“I arrived at Café Europa the first day it opened. And for the past 15 years I’ve been coming to every activity,” says Yehudit Shabtai from the coastal city of Herzliya just north of Tel Aviv. At 87 years young, she makes no excuses and travels to Ramat Hasharon every week to meet her friends at the café.

“When I arrive at the meeting I mingle from table to table, saying shalom to everyone. And as soon as the music begins, I immediately start dancing—and I don’t sit down until the music stops!” I encourage my friends who are sitting to dance, and it gives me joy.”

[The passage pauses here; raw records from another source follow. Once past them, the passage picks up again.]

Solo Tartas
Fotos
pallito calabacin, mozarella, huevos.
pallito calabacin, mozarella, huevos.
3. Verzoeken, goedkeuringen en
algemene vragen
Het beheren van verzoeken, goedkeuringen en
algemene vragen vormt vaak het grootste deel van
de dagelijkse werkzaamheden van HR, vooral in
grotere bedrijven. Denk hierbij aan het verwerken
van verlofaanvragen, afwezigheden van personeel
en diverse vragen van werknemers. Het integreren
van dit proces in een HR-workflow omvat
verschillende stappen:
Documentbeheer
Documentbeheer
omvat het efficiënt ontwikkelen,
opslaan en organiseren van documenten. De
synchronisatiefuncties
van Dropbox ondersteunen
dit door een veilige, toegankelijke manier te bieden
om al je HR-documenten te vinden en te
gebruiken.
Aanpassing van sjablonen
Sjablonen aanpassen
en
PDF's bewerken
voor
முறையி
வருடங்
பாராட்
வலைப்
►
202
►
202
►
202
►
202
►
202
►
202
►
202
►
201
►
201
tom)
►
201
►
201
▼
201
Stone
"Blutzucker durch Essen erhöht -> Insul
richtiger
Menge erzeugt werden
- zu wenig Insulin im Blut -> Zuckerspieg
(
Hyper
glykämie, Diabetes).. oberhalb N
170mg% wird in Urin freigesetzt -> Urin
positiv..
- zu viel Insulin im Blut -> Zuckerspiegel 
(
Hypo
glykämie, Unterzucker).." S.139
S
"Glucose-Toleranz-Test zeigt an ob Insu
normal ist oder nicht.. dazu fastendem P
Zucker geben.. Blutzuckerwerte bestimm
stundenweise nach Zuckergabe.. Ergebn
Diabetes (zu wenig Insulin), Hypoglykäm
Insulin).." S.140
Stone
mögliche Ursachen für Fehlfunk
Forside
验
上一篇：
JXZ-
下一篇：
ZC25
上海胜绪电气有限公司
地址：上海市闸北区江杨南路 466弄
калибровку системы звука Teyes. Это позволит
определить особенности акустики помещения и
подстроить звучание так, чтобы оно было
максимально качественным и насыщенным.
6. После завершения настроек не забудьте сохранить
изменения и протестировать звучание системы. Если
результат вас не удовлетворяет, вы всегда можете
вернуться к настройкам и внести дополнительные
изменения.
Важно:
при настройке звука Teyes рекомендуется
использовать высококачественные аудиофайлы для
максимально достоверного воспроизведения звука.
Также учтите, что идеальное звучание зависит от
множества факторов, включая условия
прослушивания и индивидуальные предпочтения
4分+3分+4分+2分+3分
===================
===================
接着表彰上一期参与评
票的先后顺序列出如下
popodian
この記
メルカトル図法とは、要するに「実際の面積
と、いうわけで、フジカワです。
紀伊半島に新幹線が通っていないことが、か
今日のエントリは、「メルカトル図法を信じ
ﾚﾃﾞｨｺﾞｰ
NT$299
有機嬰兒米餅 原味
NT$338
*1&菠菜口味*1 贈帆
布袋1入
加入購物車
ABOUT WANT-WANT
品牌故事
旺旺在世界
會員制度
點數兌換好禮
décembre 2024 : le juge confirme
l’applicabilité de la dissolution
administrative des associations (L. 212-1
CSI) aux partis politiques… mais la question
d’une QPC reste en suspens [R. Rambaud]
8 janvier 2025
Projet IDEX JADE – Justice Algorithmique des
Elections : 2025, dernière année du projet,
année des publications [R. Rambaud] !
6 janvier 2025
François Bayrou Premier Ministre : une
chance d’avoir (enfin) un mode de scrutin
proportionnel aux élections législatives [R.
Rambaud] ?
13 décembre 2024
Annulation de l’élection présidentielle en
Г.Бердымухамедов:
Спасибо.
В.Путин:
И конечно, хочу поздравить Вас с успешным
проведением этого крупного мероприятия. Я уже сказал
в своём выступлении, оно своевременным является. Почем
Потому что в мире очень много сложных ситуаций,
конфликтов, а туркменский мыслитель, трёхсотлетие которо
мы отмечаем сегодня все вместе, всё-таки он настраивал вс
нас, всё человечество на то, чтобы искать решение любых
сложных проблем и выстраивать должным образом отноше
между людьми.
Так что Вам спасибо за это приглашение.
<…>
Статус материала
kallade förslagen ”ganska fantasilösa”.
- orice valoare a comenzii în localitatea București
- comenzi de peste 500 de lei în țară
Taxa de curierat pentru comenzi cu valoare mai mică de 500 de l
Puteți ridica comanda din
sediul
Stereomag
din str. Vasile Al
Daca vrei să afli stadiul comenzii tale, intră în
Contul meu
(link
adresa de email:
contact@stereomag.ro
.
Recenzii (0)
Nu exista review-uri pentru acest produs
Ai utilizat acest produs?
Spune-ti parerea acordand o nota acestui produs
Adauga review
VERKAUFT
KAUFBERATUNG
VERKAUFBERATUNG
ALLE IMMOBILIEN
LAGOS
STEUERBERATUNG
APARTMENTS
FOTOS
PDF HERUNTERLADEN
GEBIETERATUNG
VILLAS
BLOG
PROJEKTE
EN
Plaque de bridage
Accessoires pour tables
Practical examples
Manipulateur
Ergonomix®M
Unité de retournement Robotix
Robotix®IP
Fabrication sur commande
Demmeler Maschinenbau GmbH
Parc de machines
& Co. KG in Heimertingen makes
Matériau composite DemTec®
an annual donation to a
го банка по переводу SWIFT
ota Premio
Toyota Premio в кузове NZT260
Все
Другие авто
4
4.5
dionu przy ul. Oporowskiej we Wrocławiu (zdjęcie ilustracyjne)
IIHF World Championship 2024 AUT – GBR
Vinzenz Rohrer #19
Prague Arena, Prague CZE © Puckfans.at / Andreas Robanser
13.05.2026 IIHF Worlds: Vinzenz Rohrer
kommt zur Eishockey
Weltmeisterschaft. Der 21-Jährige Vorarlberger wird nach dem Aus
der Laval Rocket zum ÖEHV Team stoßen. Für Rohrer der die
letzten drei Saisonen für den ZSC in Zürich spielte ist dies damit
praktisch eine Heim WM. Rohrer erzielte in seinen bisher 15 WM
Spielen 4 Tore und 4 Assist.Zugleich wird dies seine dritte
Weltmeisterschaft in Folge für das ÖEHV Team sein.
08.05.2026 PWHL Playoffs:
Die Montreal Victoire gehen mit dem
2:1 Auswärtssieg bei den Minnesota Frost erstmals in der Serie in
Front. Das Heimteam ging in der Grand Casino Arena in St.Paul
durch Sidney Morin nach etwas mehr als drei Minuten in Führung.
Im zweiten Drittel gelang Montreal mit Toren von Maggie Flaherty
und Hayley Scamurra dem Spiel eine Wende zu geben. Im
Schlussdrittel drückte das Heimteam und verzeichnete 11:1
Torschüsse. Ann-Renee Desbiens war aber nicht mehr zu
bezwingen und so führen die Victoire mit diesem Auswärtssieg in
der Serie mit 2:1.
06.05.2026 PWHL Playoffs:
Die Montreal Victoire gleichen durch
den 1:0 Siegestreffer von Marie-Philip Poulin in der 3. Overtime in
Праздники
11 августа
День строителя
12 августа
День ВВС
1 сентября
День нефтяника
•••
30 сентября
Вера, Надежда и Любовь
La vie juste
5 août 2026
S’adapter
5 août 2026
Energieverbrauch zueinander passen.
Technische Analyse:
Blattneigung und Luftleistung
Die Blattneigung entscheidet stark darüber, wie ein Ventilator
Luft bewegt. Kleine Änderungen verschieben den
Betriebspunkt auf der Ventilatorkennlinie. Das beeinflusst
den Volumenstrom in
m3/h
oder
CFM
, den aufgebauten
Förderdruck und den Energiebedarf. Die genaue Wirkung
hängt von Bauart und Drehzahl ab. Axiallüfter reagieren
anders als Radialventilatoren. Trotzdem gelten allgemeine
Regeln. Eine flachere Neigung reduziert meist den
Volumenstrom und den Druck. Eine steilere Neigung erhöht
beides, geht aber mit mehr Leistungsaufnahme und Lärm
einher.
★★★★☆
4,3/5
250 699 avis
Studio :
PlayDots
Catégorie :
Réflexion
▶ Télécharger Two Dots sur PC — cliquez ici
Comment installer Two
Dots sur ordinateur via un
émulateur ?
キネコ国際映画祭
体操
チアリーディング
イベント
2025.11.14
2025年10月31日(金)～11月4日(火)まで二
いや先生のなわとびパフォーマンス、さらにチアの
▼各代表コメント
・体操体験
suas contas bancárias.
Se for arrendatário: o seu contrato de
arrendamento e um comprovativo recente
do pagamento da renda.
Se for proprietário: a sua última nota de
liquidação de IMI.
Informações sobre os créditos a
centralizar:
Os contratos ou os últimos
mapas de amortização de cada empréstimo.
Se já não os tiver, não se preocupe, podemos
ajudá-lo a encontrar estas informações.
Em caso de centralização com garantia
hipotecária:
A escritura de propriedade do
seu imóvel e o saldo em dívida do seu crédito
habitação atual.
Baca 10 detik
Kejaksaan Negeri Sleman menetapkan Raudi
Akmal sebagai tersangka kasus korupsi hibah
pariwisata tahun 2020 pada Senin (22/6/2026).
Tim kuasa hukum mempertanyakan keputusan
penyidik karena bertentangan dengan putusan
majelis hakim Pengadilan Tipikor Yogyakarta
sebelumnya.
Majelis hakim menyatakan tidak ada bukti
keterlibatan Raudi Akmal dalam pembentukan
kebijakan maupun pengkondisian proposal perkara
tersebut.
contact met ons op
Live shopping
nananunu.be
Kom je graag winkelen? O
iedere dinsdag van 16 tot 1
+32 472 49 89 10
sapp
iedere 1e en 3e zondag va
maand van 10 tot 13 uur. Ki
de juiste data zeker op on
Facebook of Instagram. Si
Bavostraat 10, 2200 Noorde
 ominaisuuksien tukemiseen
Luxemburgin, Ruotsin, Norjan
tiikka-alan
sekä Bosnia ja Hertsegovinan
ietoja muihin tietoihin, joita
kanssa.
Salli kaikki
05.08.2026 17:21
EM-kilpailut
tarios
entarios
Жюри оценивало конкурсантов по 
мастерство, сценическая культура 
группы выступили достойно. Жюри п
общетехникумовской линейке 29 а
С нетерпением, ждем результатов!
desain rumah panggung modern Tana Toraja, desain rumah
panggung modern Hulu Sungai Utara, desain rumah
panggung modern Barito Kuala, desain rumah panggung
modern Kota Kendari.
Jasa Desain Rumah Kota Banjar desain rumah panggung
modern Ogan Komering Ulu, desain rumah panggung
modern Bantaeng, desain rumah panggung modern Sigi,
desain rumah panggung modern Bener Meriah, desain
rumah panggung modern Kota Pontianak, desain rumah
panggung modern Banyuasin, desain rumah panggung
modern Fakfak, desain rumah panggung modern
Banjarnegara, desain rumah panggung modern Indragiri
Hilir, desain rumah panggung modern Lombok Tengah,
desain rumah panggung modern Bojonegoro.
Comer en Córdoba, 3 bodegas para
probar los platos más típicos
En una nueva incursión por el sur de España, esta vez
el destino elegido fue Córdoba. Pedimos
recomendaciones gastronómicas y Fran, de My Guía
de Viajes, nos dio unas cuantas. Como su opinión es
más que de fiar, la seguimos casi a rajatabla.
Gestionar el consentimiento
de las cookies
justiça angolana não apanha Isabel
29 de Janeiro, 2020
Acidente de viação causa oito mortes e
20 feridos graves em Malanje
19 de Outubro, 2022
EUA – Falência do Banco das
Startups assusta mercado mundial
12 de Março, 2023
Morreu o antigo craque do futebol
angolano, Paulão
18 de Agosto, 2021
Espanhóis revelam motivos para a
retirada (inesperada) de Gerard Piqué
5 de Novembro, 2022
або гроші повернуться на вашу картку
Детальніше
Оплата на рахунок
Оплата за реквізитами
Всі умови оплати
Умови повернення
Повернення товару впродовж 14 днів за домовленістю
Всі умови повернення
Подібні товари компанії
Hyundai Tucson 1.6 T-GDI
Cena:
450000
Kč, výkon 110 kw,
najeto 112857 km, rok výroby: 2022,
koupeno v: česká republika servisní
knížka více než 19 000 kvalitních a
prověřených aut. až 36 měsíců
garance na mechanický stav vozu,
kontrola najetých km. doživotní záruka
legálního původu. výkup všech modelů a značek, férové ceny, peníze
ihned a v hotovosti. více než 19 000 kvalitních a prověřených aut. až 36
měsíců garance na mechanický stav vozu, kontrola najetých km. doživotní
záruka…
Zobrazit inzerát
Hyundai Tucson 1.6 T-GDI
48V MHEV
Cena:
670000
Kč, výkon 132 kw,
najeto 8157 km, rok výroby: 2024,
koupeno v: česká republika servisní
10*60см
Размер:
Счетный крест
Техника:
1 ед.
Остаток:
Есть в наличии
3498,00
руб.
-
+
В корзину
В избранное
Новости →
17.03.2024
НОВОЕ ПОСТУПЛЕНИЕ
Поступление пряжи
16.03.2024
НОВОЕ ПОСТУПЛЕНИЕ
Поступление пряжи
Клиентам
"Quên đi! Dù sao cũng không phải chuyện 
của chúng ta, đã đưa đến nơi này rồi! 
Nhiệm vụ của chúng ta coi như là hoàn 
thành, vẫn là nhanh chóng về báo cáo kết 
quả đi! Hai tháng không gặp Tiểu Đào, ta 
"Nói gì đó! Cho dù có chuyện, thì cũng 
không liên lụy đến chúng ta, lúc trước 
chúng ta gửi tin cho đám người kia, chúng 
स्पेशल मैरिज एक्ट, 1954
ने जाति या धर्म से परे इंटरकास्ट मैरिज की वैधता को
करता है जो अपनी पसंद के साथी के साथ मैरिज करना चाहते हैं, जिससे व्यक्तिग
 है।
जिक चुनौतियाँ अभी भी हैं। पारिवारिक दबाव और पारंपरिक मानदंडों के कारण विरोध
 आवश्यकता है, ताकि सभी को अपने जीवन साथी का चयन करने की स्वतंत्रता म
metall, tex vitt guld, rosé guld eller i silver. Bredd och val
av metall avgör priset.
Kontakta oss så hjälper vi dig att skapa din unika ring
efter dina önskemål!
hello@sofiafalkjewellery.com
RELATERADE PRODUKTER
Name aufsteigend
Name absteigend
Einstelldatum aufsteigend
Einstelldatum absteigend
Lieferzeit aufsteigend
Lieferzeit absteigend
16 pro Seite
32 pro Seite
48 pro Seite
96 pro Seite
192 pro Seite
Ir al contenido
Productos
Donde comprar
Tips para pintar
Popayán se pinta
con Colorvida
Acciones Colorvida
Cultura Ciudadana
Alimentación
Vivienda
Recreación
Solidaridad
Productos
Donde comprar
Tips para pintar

Café Europa runs social clubs for Holocaust survivors, offering various activities such as lectures, trips, sports, art, games, and more.

This is not the first time Yehudit encountered the Joint. She grew up in Bukovina, Romania during World War II.

“We were a very poor family,” she recounts. “My father died when we were little and my three brothers and I had to go to work at a very young age. We barely had food or even shoes. I remember tying rags on my feet so I could walk on the frozen snow. I also recall the packages the Joint sent to our neighborhood filled with things we needed like clothes, shoes, and blankets. It felt like someone knew we were in distress and was trying to help us.”

“Today, here in Israel, I remember those days and feel great pride,” Yehudit says. “Despite everything I went through, I’m still strong and standing on my own two feet. I’m alive, I’m laughing, I’m meeting friends, I’m going out. At Café Europa, I found the best way to express this happiness: just dance and rejoice!”